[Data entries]
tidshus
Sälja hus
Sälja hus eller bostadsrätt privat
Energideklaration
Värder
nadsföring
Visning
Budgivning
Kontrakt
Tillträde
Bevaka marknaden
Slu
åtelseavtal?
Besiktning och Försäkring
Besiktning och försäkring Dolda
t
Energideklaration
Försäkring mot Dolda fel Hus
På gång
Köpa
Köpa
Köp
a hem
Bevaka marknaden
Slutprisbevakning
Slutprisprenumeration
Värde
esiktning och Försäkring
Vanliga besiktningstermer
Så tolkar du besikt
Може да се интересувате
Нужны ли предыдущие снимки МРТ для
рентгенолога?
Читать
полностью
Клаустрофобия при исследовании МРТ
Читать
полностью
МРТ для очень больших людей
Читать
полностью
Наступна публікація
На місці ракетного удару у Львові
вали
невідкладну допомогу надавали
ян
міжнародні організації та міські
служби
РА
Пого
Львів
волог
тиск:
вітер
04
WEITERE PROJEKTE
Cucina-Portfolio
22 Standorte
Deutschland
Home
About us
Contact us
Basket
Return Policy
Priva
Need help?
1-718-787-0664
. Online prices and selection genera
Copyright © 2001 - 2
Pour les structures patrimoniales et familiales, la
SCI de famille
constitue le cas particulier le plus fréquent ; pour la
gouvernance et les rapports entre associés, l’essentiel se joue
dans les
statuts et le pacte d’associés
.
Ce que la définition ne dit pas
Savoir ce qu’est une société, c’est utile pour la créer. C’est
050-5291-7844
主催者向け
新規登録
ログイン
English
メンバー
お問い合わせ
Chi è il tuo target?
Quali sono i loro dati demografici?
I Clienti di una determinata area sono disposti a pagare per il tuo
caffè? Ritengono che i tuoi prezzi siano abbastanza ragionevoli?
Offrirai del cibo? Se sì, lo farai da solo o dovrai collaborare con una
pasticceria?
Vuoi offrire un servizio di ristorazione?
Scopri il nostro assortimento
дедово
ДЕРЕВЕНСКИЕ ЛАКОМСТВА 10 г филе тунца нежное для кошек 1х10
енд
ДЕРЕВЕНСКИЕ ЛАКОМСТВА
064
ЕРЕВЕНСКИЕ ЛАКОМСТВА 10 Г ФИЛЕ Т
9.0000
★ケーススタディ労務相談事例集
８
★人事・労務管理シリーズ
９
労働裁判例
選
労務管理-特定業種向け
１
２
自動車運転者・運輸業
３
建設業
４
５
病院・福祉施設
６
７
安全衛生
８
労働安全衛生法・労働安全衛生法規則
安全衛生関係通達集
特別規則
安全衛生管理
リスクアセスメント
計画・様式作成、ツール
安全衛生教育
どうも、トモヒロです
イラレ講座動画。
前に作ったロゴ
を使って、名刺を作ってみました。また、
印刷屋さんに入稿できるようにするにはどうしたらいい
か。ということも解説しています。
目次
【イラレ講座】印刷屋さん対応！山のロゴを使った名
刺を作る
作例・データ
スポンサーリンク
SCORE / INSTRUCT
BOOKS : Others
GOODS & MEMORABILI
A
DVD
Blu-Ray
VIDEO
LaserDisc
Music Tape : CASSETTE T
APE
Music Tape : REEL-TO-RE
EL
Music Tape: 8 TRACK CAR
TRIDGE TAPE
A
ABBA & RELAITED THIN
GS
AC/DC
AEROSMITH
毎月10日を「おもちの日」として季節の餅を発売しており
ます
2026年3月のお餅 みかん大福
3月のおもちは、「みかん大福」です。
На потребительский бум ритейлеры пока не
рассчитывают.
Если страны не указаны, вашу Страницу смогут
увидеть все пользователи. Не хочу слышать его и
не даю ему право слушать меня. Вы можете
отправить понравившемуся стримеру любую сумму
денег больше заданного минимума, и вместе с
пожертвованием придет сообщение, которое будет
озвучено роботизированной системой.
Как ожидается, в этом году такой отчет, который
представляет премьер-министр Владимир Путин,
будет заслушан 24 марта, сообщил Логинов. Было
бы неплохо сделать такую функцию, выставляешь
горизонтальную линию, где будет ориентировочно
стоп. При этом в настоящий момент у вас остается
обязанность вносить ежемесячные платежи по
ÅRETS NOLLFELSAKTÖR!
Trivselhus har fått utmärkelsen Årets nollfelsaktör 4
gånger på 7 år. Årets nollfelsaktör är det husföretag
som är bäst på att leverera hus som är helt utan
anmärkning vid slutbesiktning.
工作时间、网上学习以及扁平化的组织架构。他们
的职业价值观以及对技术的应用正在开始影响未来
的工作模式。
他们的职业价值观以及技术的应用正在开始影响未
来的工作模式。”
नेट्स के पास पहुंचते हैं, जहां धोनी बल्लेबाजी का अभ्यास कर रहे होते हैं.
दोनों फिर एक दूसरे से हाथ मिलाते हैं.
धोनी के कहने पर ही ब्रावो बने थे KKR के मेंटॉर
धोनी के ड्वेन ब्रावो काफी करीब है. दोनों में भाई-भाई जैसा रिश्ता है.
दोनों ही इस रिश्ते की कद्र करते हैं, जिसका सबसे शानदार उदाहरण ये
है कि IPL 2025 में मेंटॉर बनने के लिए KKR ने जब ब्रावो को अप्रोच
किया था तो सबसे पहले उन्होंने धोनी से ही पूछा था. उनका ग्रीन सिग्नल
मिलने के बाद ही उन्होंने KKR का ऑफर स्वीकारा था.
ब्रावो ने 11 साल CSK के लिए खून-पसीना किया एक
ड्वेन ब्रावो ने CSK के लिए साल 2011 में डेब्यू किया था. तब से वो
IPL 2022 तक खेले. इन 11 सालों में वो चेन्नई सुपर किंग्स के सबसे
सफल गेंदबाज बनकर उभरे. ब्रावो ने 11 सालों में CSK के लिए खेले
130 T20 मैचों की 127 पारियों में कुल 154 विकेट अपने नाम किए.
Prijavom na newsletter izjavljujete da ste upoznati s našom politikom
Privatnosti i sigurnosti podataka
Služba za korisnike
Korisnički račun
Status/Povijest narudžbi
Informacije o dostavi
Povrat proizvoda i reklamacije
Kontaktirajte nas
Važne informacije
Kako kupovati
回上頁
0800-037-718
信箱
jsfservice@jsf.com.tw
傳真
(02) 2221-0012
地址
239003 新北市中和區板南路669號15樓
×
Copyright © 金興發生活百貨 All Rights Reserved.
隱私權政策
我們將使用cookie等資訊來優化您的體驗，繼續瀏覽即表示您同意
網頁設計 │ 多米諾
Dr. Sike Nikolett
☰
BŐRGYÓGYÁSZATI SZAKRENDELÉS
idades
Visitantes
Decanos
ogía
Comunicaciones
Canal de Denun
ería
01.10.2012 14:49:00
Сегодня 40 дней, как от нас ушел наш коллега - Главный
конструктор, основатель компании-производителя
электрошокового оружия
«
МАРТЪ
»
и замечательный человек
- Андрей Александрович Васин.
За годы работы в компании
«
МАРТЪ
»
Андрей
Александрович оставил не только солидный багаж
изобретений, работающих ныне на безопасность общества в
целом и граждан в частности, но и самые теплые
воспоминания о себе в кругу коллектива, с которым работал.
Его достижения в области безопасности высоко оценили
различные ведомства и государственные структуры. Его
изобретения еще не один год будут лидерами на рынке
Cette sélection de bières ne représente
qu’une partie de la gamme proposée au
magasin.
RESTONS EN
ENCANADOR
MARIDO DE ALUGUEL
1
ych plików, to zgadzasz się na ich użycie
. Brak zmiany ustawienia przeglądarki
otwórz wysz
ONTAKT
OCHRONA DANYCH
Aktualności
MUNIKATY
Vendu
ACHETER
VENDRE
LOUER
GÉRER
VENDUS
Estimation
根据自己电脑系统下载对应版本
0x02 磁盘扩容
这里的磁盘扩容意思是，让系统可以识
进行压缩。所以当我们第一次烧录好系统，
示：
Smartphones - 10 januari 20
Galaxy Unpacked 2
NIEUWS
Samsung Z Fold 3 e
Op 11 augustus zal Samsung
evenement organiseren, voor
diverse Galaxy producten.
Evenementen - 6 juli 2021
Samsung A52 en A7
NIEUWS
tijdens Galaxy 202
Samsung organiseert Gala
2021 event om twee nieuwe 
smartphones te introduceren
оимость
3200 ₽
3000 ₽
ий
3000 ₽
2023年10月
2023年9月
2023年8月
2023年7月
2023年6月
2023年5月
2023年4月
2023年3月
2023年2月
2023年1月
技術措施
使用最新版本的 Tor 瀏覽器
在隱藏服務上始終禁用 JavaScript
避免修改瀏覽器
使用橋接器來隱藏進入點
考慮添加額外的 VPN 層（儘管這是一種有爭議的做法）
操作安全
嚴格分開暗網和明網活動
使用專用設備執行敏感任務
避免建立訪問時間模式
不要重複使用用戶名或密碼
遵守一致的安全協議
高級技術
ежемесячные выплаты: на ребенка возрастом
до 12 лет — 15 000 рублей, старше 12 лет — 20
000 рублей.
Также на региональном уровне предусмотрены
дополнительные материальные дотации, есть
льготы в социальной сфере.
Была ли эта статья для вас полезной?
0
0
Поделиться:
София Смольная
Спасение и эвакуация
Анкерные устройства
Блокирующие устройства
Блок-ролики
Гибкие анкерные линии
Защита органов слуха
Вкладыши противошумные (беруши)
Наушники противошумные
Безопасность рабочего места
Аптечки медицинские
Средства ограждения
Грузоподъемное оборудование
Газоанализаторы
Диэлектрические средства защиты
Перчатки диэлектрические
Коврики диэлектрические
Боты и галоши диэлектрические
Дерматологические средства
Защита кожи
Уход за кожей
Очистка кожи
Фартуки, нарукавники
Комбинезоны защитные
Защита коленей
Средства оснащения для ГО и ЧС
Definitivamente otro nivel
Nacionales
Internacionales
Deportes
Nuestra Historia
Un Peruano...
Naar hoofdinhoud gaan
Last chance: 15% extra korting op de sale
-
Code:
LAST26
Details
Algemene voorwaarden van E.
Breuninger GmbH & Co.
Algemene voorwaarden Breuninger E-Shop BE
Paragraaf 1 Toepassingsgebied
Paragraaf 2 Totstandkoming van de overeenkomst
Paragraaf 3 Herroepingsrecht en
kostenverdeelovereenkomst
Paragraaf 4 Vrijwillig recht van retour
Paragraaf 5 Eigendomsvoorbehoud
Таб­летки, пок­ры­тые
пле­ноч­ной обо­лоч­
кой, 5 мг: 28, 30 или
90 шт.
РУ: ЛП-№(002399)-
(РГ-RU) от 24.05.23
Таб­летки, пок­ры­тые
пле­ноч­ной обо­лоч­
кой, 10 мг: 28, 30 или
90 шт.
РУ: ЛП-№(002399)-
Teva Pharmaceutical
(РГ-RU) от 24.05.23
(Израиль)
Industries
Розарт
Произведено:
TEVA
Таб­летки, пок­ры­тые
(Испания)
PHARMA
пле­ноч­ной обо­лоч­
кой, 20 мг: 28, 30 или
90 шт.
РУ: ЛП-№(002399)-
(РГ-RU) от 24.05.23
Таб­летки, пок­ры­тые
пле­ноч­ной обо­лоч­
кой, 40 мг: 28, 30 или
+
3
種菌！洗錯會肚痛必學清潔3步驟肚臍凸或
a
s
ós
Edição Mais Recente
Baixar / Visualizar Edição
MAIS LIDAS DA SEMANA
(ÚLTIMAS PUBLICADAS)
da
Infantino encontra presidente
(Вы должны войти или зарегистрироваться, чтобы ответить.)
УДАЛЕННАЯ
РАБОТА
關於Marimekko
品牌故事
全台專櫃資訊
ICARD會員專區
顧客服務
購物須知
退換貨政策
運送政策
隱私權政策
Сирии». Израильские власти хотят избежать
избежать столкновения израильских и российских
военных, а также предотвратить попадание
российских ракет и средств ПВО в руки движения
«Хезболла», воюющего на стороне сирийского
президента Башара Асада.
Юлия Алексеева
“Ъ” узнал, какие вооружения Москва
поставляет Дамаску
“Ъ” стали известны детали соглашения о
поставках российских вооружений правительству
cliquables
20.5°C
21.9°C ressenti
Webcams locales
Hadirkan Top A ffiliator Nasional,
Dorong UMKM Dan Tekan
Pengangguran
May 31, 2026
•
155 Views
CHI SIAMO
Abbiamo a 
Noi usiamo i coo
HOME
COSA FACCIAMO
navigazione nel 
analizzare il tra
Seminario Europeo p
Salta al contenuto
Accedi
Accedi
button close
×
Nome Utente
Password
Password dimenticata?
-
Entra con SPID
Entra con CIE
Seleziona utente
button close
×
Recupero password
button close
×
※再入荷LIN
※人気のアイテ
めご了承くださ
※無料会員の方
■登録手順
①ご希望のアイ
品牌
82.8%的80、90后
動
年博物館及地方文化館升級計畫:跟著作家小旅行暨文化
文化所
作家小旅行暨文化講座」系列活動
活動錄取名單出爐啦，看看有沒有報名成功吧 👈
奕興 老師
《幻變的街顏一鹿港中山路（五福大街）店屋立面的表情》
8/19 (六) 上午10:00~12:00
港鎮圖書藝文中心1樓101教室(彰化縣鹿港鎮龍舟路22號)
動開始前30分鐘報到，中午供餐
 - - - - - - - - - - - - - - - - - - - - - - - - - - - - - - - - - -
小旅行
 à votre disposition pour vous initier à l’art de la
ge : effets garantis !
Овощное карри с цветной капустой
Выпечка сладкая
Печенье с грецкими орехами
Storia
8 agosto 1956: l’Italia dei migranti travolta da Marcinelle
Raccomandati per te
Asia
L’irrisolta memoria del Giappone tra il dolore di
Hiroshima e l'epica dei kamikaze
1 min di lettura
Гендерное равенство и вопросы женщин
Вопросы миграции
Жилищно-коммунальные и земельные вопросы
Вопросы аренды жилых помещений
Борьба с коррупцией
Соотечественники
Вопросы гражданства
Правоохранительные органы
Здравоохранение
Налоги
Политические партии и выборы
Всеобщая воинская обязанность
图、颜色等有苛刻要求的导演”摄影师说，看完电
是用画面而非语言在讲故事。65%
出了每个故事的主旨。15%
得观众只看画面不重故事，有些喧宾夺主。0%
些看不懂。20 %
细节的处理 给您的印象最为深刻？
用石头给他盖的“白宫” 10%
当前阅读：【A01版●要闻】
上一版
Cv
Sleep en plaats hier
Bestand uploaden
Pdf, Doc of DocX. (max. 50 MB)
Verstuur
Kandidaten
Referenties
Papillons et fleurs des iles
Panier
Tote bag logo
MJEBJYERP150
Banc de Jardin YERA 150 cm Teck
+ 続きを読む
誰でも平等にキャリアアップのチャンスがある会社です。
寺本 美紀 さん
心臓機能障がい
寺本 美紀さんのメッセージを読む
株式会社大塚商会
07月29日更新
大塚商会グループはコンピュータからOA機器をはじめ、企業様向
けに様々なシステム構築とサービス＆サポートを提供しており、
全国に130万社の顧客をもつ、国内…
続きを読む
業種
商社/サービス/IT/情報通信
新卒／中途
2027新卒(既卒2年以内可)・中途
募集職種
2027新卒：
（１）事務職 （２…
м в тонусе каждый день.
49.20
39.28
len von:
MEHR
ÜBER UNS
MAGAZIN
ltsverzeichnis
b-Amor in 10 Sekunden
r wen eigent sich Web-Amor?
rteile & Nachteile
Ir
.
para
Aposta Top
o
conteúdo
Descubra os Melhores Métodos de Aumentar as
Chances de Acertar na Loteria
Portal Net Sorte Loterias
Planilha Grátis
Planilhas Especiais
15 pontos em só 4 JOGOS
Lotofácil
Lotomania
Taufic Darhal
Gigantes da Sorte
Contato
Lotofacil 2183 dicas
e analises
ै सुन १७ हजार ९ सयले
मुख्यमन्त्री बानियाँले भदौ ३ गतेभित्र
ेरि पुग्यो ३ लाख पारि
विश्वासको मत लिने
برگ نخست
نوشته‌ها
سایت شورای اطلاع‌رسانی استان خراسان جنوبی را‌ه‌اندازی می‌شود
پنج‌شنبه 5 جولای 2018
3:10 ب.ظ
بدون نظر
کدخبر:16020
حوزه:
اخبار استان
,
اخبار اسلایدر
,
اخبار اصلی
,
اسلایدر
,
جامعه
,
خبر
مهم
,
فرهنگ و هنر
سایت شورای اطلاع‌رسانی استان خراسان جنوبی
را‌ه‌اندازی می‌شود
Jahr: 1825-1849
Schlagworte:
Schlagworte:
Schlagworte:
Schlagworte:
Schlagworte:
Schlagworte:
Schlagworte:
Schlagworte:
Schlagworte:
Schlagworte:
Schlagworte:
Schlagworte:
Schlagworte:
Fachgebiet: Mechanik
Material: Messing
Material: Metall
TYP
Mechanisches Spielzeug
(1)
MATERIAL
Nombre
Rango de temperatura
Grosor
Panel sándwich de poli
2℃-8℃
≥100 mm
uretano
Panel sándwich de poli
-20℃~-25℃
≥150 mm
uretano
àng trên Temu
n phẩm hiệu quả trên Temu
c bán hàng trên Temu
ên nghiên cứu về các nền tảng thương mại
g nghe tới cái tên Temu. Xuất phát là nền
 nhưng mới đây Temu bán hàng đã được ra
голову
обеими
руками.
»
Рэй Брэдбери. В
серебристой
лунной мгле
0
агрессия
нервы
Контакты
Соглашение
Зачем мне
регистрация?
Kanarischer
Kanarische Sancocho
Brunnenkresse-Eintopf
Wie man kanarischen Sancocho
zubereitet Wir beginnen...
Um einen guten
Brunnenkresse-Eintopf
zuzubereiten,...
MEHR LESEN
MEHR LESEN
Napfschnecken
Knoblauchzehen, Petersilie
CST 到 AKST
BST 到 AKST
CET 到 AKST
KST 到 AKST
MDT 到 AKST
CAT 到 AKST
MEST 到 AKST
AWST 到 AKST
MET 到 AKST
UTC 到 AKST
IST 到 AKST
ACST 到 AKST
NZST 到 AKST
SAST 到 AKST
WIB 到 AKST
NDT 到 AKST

#### What is needed
Where in the records does the string "ДЕРЕВЕНСКИЕ" appear? Copy every line that has it.

#### Response area
ДЕРЕВЕНСКИЕ ЛАКОМСТВА 10 г филе тунца нежное для кошек 1х10
ДЕРЕВЕНСКИЕ ЛАКОМСТВА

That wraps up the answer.